O novo sistema de incentivos, apresentado esta terça-feira, entrará em vigor no final de Março (próxima temporada de Verão IATA) e vai abranger os aeroportos do Porto, de Faro, dos Açores (Ponta Delgada, Horta, Santa Maria e Flores) e da Madeira (Funchal e Porto Santo), não estando, para já, disponível no aeroporto de Lisboa "por questões de estratégia comercial", e beneficia as companhias que aumentem o número de passageiros transportados, a frequências das rotas e a abertura de novos destinos.

"Não se trata apenas de subir taxas, mas de fazer um bom uso dessas taxas. Redistribuir com os nossos parceiros de negócio parte do que é gerado com esse produto e investir também na melhoria das condições para responder ao amento do tráfego", adiantou Jorge Ponce de Leão, na apresentação do novo sistema de incentivos.

O presidente da ANA destacou que já existiam incentivos, mas que não funcionavam de forma generalizada, resultando de "negociações casuísticas" com a gestora aeroportuária. "Pensamos que vai ter a adesão das companhias aéreas que vão criar condições a esse desenvolvimento", acrescentou.

O sistema conta com três vertentes de apoio às companhias aéreas: aumento da eficiência operacional (atribuição um incentivo às transportadoras que, utilizando o mesmo número de movimentos, aumentem o número de passageiros transportados), incremento de frequências em rotas já servidas e abertura de novas rotas

O valor mínimo do incentivo é 2000 euros, sendo a ANA responsável pelo cálculo do montante que será atribuído à companhia aérea, usando os seus dados estatísticos de tráfego. No caso das rotas já existentes, os incentivos por passageiro vão variar entre um e três euros nos crescimentos em frequências existentes e entre dois e onze euros para as novas frequências. Para as companhias que criem novas rotas, o valor dos incentivos por passageiro vai variar entre os quatro e os 16 euros.
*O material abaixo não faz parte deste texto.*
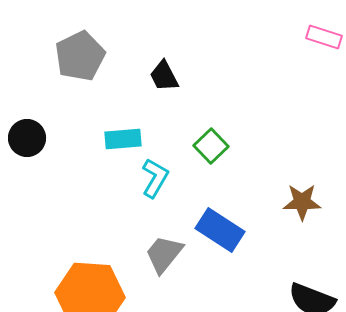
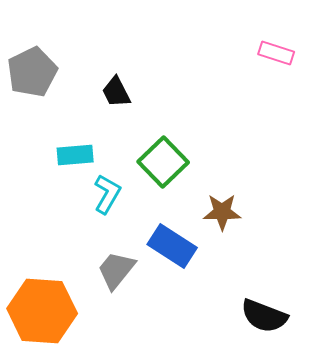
green square: (211, 146) -> (163, 162), size x1.4
brown star: (302, 202) -> (222, 212), moved

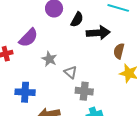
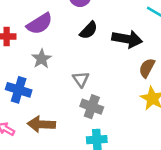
black semicircle: (77, 19) -> (89, 30), moved
gray star: (49, 59) -> (42, 59), moved

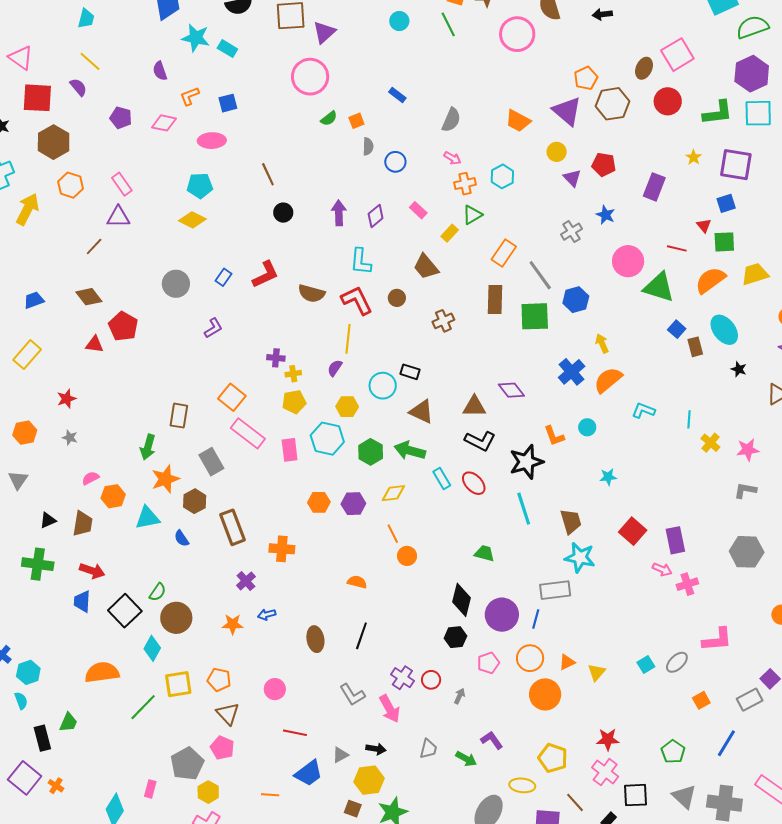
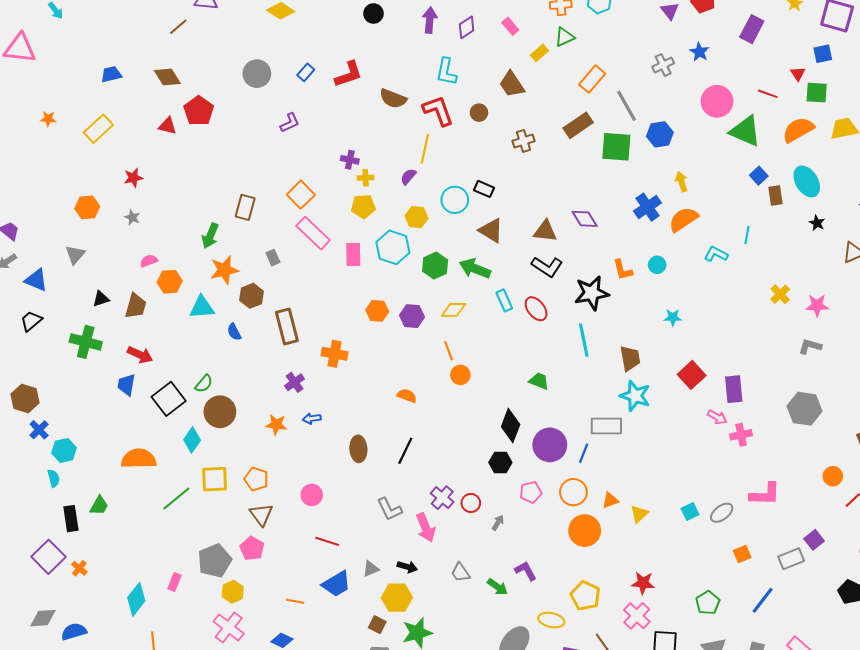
brown rectangle: (495, 300) -> (578, 125), turned 48
cyan line: (689, 419) -> (747, 235), moved
gray rectangle: (211, 462) -> (273, 258), size x0.6
gray trapezoid: (428, 749) -> (460, 573), turned 125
Segundo a ANA, o novo sistema "assenta numa diferenciação dos apoios em função da capacidade dos aeroportos (períodos diários pico de tráfego/não-pico), da sazonalidade da procura (Verão, Inverno e meia-estação) e dos mercados a incentivar" e estipula que a atribuição de verbas por aumento do número de passageiros e de frequências "está sujeita ao crescimento efetivo das companhias e das rotas operadas, evitando assim o apoio a crescimento de tráfego não sustentado".

O novo plano de incentivos é complementar ao sistema de apoio à promoção da procura, que resulta de um acordo entre a ANA e o Turismo de Portugal, anunciado em Fevereiro, no âmbito do qual as duas partes vão destinar cada uma cinco milhões de euros dos respectivos orçamentos, durante os próximos cinco anos, para promoverem a procura turística.